The Vanishing

It was in December 1900 that the vanishing occurred, the three man crew of the lighthouse on Eilean Mòr, one of the Flannan Isles in the Outer Hebrides off the west coast of Scotland, Thomas Marshall, James Ducat and Donald MacArthur gone without a trace from that remote outpost in the ever-churning expanse of the cold and unforgiving North Sea.

The disappearance reported on 26th December by Captain Harvie of the Hesperus following earlier reports that the lighthouse was not illuminated, the absence of bodies or any conclusive indications of the fate of the three men opened up the realm of speculation, sea monsters, ghostly abductions, intervention by hostile foreign powers.

Perhaps the most famous contemporary interpretation of the events was Wilfred Wilson Gibson’s atmospheric 1912 poem Flannan Isle which played up the supernatural elements with its “three queer, black, ugly birds… like seamen sitting bolt-upright” which take flight as the boat approaches, aspects which were magnified in the modern telling which it inspired, Doctor Who‘s 1977 adventure Horror of Fang Rock.

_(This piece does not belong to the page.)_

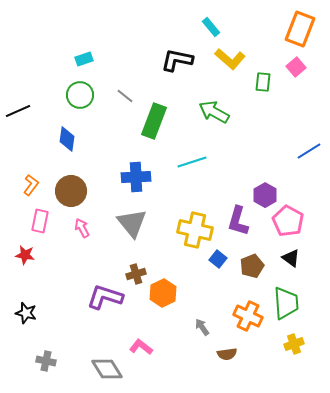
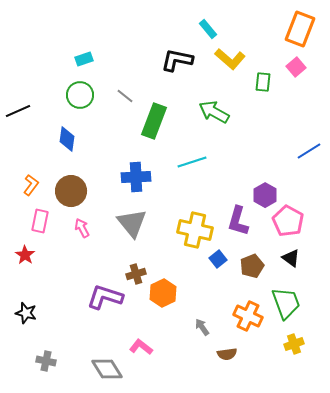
cyan rectangle at (211, 27): moved 3 px left, 2 px down
red star at (25, 255): rotated 24 degrees clockwise
blue square at (218, 259): rotated 12 degrees clockwise
green trapezoid at (286, 303): rotated 16 degrees counterclockwise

Directed by The Killing‘s Kristoffer Nyholm from a script by Celyn Jones and Joe Bone and screened at the Glasgow Film Festival, The Vanishing (produced under the name Keepers) is more down-to-earth though still entirely speculative, the opening credits offering only that it is “inspired by a true story,” one more in the tradition of John Buchan than H P Lovecraft.

Filmed on the coast of Scotland, Westworld‘s Peter Mullan, Geostorm‘s Gerard Butler and Jamestown‘s Connor Swindells are Thomas, James and Donald, the latter on his first posting, the three men maintaining the essential equipment through the day, the light prone to leaking toxic mercury, and drinking, smoking and playing cards through the night.

Donald travelling light, it is Thomas who has the baggage, still mourning the death of his wife and infant children, while James apparently dour demeanour hides a dry sense of humour, but all changes when an inspection of the coastline finds a wrecked rowboat in the rocks, a drowned man and a locked trunk.

The lighthouse standing tall against the rocks, it shines a light in the darkness to warn vessels away, but also illuminates the three men and shows them parts of themselves they shouldn’t see, The Vanishing a very real film of the physical processes of the work and the isolated environment and the toll it takes in circumstances they could not have anticipated.

The cast also including Men & Chicken‘s Søren Malling and The Last Witch Hunter‘s Ólafur Darri Ólafsson, in the absence of evidence The Vanishing cannot be more than a fiction conceived to fit the circumstances, yet the events presented never feel tied to Flannan Isle, the history a hook upon which the conventional story is snared while the eerie atmosphere which the name conjures in Scottish folklore eludes capture.